I thank God that as I was on my way to teach guitar, I told God "Please grant me strength to carry on to teach the 2 students with a heart that is willing to share". I got to say that God answered my prayer! (: I was just so glad and I guess after teaching session was over, I was so sleepy and tired! RAH! tired! lol... I reached home about 11pm (:
I have decided to update again since I'm free (: I want to make it my relax night and tomorrow will be a long day! GOSH! I pray that God will grant me strength throughout the day! (: Tomorrow I will be helping my drum teacher Chow Kiat setup his drumset in Esplande =D SO AWESOME! (: I hope I will learnt something in setting up and do good for me! (: 12.15pm at Esplande WOOHOO! (: ROCK ON!
I guess that's all for me in my updating! (: I will update more heh... I do not want to keep my blog dead till army! LOL... I gotta try! lol
Tuesday, January 12, 2010
hey bloggie (: I haven't update few days again... so tiring!
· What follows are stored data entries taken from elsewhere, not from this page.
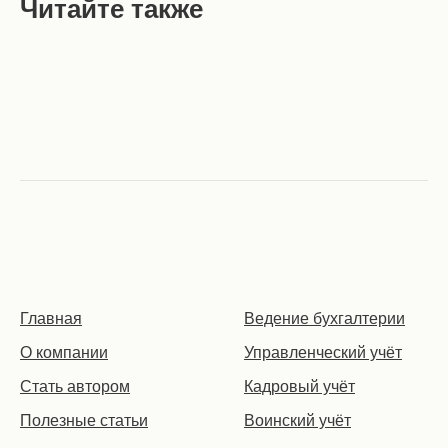
Читайте также
Главная
Ведение бухгалтерии
О компании
Управленческий учёт
Стать автором
Кадровый учёт
Полезные статьи
Воинский учёт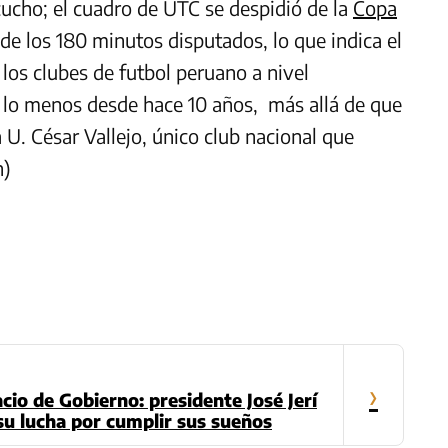
cucho; el cuadro de UTC se despidió de la
Copa
de los 180 minutos disputados, lo que indica el
 los clubes de futbol peruano a nivel
 lo menos desde hace 10 años, más allá de que
 U. César Vallejo, único club nacional que
n)
›
cio de Gobierno: presidente José Jerí
 su lucha por cumplir sus sueños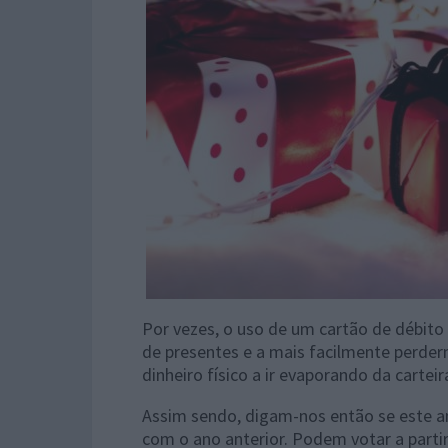
Por vezes, o uso de um cartão de débito 
de presentes e a mais facilmente perde
dinheiro físico a ir evaporando da carteir
Assim sendo, digam-nos então se este 
com o ano anterior. Podem votar a part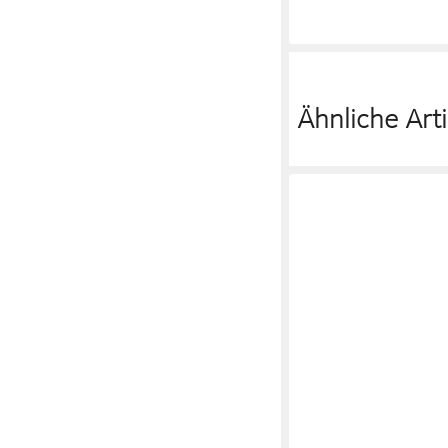
259,90 €
lieferbar - in 5-6 Werktag
Ähnliche Arti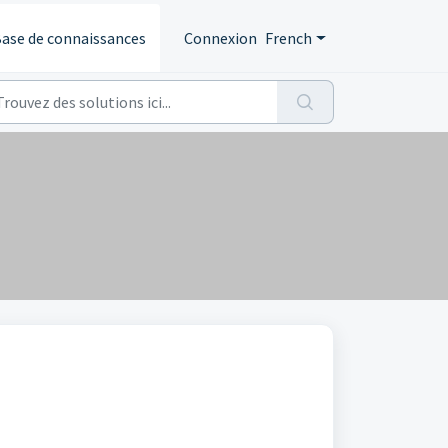
ase de connaissances
Connexion
French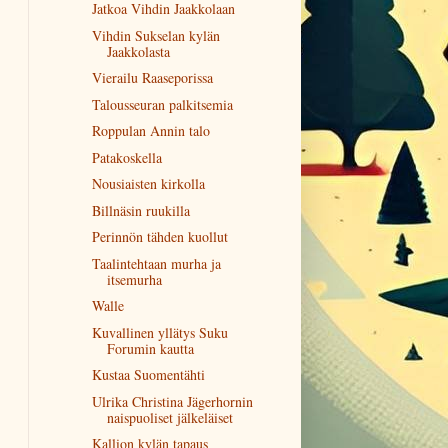
Jatkoa Vihdin Jaakkolaan
Vihdin Sukselan kylän
Jaakkolasta
Vierailu Raaseporissa
Talousseuran palkitsemia
Roppulan Annin talo
Patakoskella
Nousiaisten kirkolla
Billnäsin ruukilla
Perinnön tähden kuollut
Taalintehtaan murha ja
itsemurha
Walle
Kuvallinen yllätys Suku
Forumin kautta
Kustaa Suomentähti
Ulrika Christina Jägerhornin
naispuoliset jälkeläiset
Kallion kylän tapaus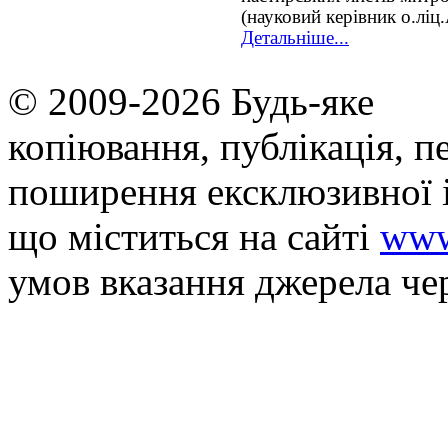
(науковий керівник о.ліц
Детальніше...
© 2009-2026 Будь-яке
копiювання, публiкацiя, п
поширення ексклюзивної 
що мiститься на сайті
www
умов вказання джерела че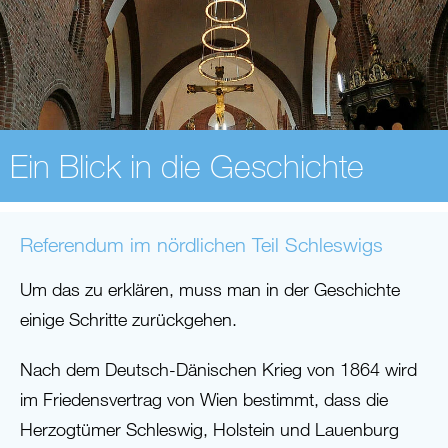
Ein Blick in die Geschichte
Referendum im nördlichen Teil Schleswigs
Um das zu erklären, muss man in der Geschichte
einige Schritte zurückgehen.
Nach dem Deutsch-Dänischen Krieg von 1864 wird
im Friedensvertrag von Wien bestimmt, dass die
Herzogtümer Schleswig, Holstein und Lauenburg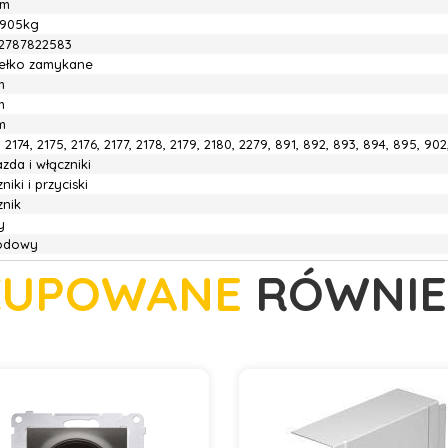
cm
7905kg
2787822583
ełko zamykane
m
m
m
, 2174, 2175, 2176, 2177, 2178, 2179, 2180, 2279, 891, 892, 893, 894, 895, 90
zda i włączniki
niki i przyciski
znik
y
odowy
KUPOWANE
RÓWNIE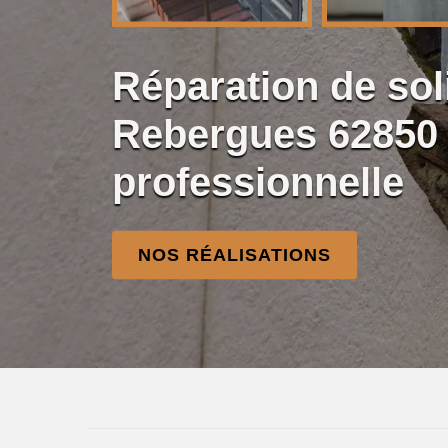
Réparation de so
Rebergues 62850
professionnelle
NOS RÉALISATIONS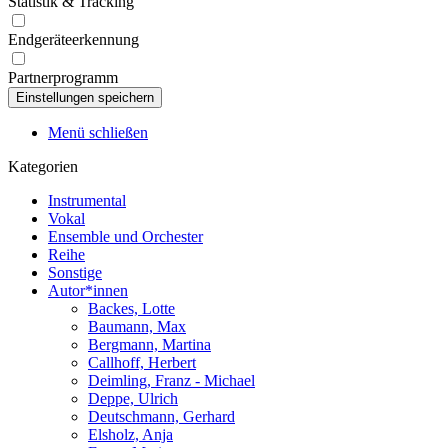
Statistik & Tracking
Endgeräteerkennung
Partnerprogramm
Menü schließen
Kategorien
Instrumental
Vokal
Ensemble und Orchester
Reihe
Sonstige
Autor*innen
Backes, Lotte
Baumann, Max
Bergmann, Martina
Callhoff, Herbert
Deimling, Franz - Michael
Deppe, Ulrich
Deutschmann, Gerhard
Elsholz, Anja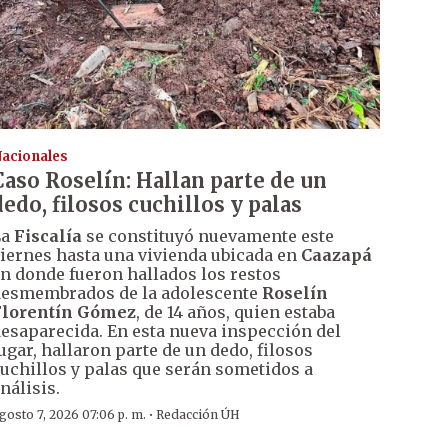
acionales
Caso Roselín: Hallan parte de un
dedo, filosos cuchillos y palas
La
Fiscalía
se constituyó nuevamente este
iernes hasta una vivienda ubicada en
Caazapá
n donde fueron hallados los restos
esmembrados de la adolescente
Roselín
Florentín Gómez
, de 14 años, quien estaba
esaparecida. En esta nueva inspección del
ugar, hallaron parte de un dedo, filosos
uchillos y palas que serán sometidos a
nálisis.
·
gosto 7, 2026 07:06 p. m.
Redacción ÚH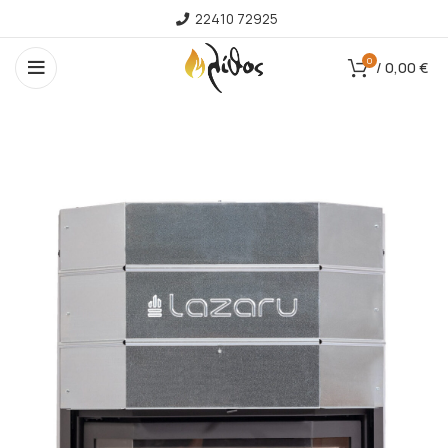
22410 72925
0
/
0,00
€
RAH! anyway I really thank God for this few days that He kept me strong and kept me moving... (: I guess without Him I may struggle even more bahs (: hahas! (: about goldie, I guess its time for me to slowly let go and move on... the feeling of not her around is still very weird to me but I hope soon it will recover (: I know goldie will have a better place to stay and more attention given unto her (: goldie your my only dog that remains in my heart! (: <3<3 thanks for all the time we spent! (: hahas...
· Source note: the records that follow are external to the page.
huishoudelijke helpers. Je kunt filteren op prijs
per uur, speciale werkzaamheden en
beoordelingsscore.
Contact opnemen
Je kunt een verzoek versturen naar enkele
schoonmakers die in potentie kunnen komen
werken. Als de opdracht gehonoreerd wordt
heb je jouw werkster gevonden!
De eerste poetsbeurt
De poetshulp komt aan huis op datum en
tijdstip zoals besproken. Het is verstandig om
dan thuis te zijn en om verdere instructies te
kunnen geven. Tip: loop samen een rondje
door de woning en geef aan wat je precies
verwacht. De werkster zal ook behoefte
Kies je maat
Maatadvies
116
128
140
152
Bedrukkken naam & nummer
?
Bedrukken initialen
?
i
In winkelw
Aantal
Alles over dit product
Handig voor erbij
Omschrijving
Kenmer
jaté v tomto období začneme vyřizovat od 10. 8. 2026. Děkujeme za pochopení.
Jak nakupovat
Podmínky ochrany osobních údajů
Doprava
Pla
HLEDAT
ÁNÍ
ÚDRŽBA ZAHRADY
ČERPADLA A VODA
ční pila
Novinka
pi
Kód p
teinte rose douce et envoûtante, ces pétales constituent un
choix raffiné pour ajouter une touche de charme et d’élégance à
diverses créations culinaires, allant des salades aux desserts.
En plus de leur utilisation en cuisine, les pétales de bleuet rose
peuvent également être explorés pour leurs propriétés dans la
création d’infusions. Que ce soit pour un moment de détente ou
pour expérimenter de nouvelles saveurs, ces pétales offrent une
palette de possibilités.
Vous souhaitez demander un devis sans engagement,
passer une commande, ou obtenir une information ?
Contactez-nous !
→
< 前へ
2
I guess school is really tough now as I got to really spend time more for my project and trying to do my best to just finish up what is necessary! (: I got 2 weeks to demo for my NetSet project! omgooshie so tough can?? I hope I can get my butt moving to do my work if not I scared I fail. Not another term for me please... lol (: I must do my best! ben jiayou! (:
I guess my mum also won't be home from mon to sat so I will be pretty lonely! :( anyone wanna stay over?? call me okay lol... I stop here! (:
Sunday, January 10, 2010
hey bloggie... the weekend has past really fast once again. YAWNS! school again this coming week. so sian so sian! T_T I guess I did nothing much over the weekend... Sat morning had drum lessons with chow kiat learning some cool techno beat =D I can't deny it is fun and it is so awesome alright?? (: I guess I also attended the Elevate Thanksgiving service and it was fun and cool... (: It felt good to enter into the Worship Centre once again... I guess I had an awesome time worshipping God. (: I pray that God will keep me hungry to go for service and loving Him (:
I guess today is a really sad day for me... heart broken!! I guess my dog goldie is given away and I'm so gonna miss her from today onwards. The time she slept with me on the bed, asking me to sayang her, feeding her, playing with her, stealing her soft toy and do wrestling with her? OH MY! I just so miss her now... I wish I could hug her once more... hahahha.... She is my best gf ever in 2009 (: No girls can win goldie (: Goldie is my perfect gf I ever had... (: Every moment spent with you will be in my heart (: I hope Goldie will enjoy her journey ahead in many years... I miss you and I love you my perfect goldie (: LOVE YOU <3<3<3<3<3<3<3
I shall stop here... (: I gotta prepare for school tomorrow... (: NITES!
Wednesday, January 6, 2010
hello blog (: I'm back to updating once again... yawns! tired tired! I had a short day in school but had a long day of freedom to me i guess. I actually made a choice to not go for my lecture maybe because Im tired?? Im not sure but and I know is wrong... RAH! next time i should not skip lessons anymore... it is really a bad habit to develop. BEN JIAYOU! (:
I guess today was a great time for me to jam with new musicians too. I met a pretty good bassist and guitarist to jam with! (: We play songs from Red Hot Chilli Peppers. WOW! (: AWESOME MAN! (: I had a great time jamming with them but I guess not every part of the songs i play correctly but it was good definitely. (: The bassist was groovy heh! (: I enjoyed the session with them and more to come next friday for sure. ROCK ON! (: I do not know whether I can cope playing with them as they are planning to have more songs to jam next week. heh heh! (: awesome band to jam with...
I guess today other den that is nothing much for me but last few days was really flooding of projects and stuff.. I hope that I can complete on time and more time will be into project now! I got to work hard and give my best for the last 6 weeks yeah! (: BEN JIAYOU! (: I guess I have successfully done 3 quiet time in home and 1 out of home though (: I guess that is a good start for me and not only that... I hope to really just spend time at home quietly with Him (: I must try! JIAYOU! (: hahas...
I guess I stop here for the entries. I'm heading to bed first and tomorrow shall be prepared for the busy day =D good night blog!